Substitution Glu480Lys in erythroid band 3 corresponds to the Fr a blood group antigen and supports existence of the second ectoplasmic loop of band 3

BACKGROUND: Polymorphisms in extracellular loops of RBC band 3 correspond to antigens of the Diego blood group system. Of the seven putative extracellular loops, no mutations have until recently been found in the second, fifth, and sixth loops. We detected a substitution Glu480Lys that would be located in its second ectoplasmic loop. We hypothesized the substitution may underlie a novel antigen of the Diego system. STUDY DESIGN AND METHODS: IAT was performed using two different multispecific sera containing anti‐Fr a and a series of multispecific sera containing antibodies against other blood group antigens of the Diego blood group system but not agglutinating Fr(a+) RBCs. Biosynthesis of band 3 was studied by RT‐PCR of reticulocyte RNA and electrophoresis of solubilized RBC membranes. Anion exchange function of band 3 was studied by measuring the influx of radiolabeled sulfate.

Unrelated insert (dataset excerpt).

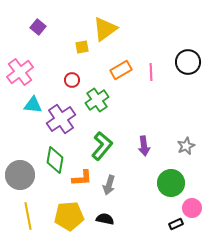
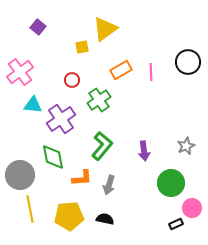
green cross: moved 2 px right
purple arrow: moved 5 px down
green diamond: moved 2 px left, 3 px up; rotated 20 degrees counterclockwise
yellow line: moved 2 px right, 7 px up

RESULTS: RBCs from the Glu480Lys carrier were agglutinated with sera containing anti‐Fr a and not by sera with specificities for other antigens of the Diego system. We detected identical quantities of mRNA corresponding to the two band‐3 alleles and normal content of band 3 in the RBC membranes, as well as normal sulfate influx into RBCs from the Fr a heterozygote. CONCLUSIONS: We confirmed the previously reported molecular basis of the Fr a antigen, thus providing supportive evidence for the existence of the second extracellular loop of band 3. We also demonstrated that this substitution does not affect mRNA stability, surface expression, and anion exchange function of band 3.